En la producción agroalimentaria la crisis no pasa por la disponibilidad, ya que hay suficiencia y estabilidad, sino que se vislumbra una crisis de sustentabilidad. Hoy existen suficientes alimentos para todos (los reciban o no), pero los modelos productivos en que se apoya este aumento de la disponibilidad no son sustentables y están poniendo en peligro tierra, agua y aire y a los mismos comensales, por lo que algunos científicos se preguntan si vale la pena insistir en producir de este modo considerando la posibilidad de que se hayan sobrepasado las capacidades de los ecosistemas de recuperarse.
Respecto de la distribución, en el acceso, enfrentamos una crisis de equidad. El aumento de la disponibilidad no terminó con el sufrimiento del hambre. Tener alimentos disponibles es necesario porque no se puede distribuir lo que no se tiene, pero no es suficiente: que toda la población tenga acceso a ellos es vital.
En el consumo convivimos con una crisis de comensalidad. Aunque hay alimentos suficientes y a pesar de su distribución sesgada, aun los que acceden a ellos han perdido el sentido acerca de qué y por qué comer. En un mundo que parece haber superado las necesidades biológicas, los valores que dan sentido al consumo alimentario también están en crisis: se deshilachan las culturas alimentarias al mismo tiempo que la industria globalizada homogeneiza la oferta y se forma un núcleo de productos procesados que son idénticos en todos los rincones del planeta, y que prevalecen sobre la necesidad, la geografía o la cultura. Gaseosas, enlatados, bocadillos (snacks), sopas deshidratadas y lácteos endulzados forman el corazón de los consumos mundiales, a despecho de las necesidades nutricionales o de las preferencias culturales. Esto ha provocado una crisis en la alimentación tradicional (patrones de consumo posibles y probados durante miles de años) y por primera vez en la historia de la cultura humana vemos un desplazamiento del grupo al individuo al momento de decidir qué comer. Aunque hoy nos parece extraño, en el pasado la decisión acerca de qué comer era social: la familia, la comunidad, la cultura o la economía nacional dictaban lo que se consideraba sano o rico o apropiado (para géneros, edades, situaciones) y se tomaban decisiones grupales (familiares) de lo que cada uno podía y debía comer. Hoy esa decisión recae en el individuo. Una decisión en solitario de un comensal formateado por la industria que domina qué y por qué comer con la lógica de la ganancia empresarial antes que la salud o la sustentabilidad.

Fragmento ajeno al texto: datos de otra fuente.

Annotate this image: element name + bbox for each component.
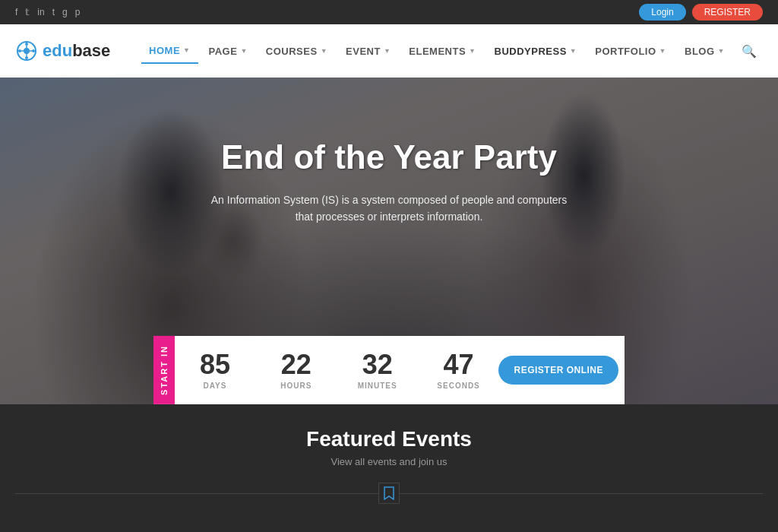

Porque la crisis es global y se da en todas las áreas y simultáneamente, algunos autores la consideran una “crisis de civilización”. Por el contrario, aquí consideramos que es una crisis del derecho a la alimentación, que –aunque reconocido como derecho humano por las Naciones Unidas– sigue siendo en gran medida declamatorio desde 1948, cuando, luego de los horrores de la Segunda Guerra Mundial, muchas naciones soñaron con un mundo libre de hambre.

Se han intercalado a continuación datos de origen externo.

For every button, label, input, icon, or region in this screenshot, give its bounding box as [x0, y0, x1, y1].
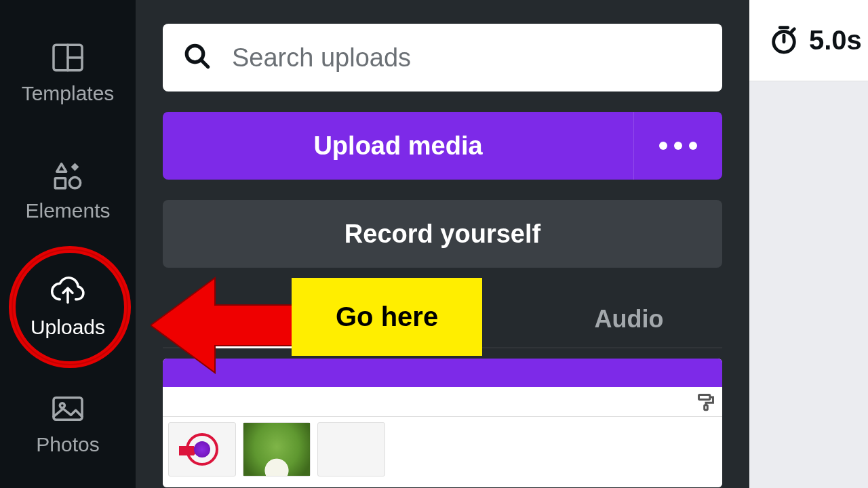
svg-line-15: [792, 28, 795, 31]
media-tabs: Images Video Audio: [163, 295, 722, 348]
tab-audio[interactable]: Audio: [536, 295, 722, 347]
search-input[interactable]: [232, 43, 702, 73]
timer-icon: [768, 24, 800, 58]
sidebar: Templates Elements: [0, 0, 136, 488]
svg-rect-11: [705, 405, 708, 409]
photos-icon: [49, 390, 87, 428]
uploads-panel: Upload media Record yourself Images Vide…: [136, 0, 749, 488]
sidebar-item-templates[interactable]: Templates: [14, 20, 122, 124]
svg-rect-3: [55, 178, 65, 188]
uploads-icon: [49, 272, 87, 310]
canvas-area: 5.0s: [749, 0, 868, 488]
svg-line-9: [201, 60, 208, 67]
arrow-icon: [179, 446, 198, 455]
sidebar-item-uploads[interactable]: Uploads: [14, 254, 122, 358]
tab-video[interactable]: Video: [349, 295, 536, 347]
sidebar-item-elements[interactable]: Elements: [14, 138, 122, 241]
svg-point-7: [60, 403, 64, 408]
tab-images[interactable]: Images: [163, 295, 349, 347]
templates-icon: [49, 39, 87, 77]
upload-thumbnails: [163, 359, 722, 487]
sidebar-item-photos[interactable]: Photos: [14, 371, 122, 475]
record-yourself-button[interactable]: Record yourself: [163, 200, 722, 268]
timer-control[interactable]: 5.0s: [768, 24, 862, 58]
paint-roller-icon: [696, 392, 715, 411]
svg-rect-10: [699, 394, 710, 399]
sidebar-item-label: Photos: [36, 433, 99, 456]
search-bar[interactable]: [163, 24, 722, 92]
more-icon: [659, 142, 667, 150]
svg-rect-6: [54, 397, 82, 420]
canvas-toolbar: 5.0s: [749, 0, 868, 81]
search-icon: [183, 42, 212, 73]
timer-value: 5.0s: [809, 25, 862, 56]
upload-thumb[interactable]: [163, 359, 722, 487]
lettuce-image: [243, 423, 310, 476]
svg-point-4: [69, 177, 80, 188]
sidebar-item-label: Elements: [25, 199, 110, 222]
upload-more-button[interactable]: [634, 112, 722, 180]
upload-media-button[interactable]: Upload media: [163, 112, 634, 180]
elements-icon: [49, 156, 87, 194]
sidebar-item-label: Templates: [22, 82, 115, 105]
sidebar-item-label: Uploads: [31, 316, 105, 339]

Todas las dimensiones del derecho están en crisis: la capacidad de alimentarse de manera autónoma, de alimentar a otros y de ser alimentado (cuando el sujeto no puede hacerlo). Los Estados son los garantes de este derecho y deben arbitrar los medios para que se cumpla, ya sea a través de políticas públicas directas (asistenciales) e indirectas (como el empleo), ya sea atendiendo el reclamo cuando los ciudadanos encuentran este derecho vulnerado. Pero por la intersectorialidad de los derechos humanos, antes que por una jerarquía entre ellos, vulnerar el derecho a la alimentación adecuada vulnera también otros derechos humanos (económicos como el trabajo, sociales como la salud o culturales como la identidad) con los que está fuertemente interrelacionado.
Defender el derecho a la alimentación adecuada para cualquier Estado significa que las políticas alimentarias deben tener como fin promover al ciudadano fortaleciendo su libertad y su autonomía y no utilizarse como formas de dominación, control social o clientelismo político. La crisis del sistema alimentario –como no podía ser de otra manera– conlleva y es producto de derechos humanos conculcados.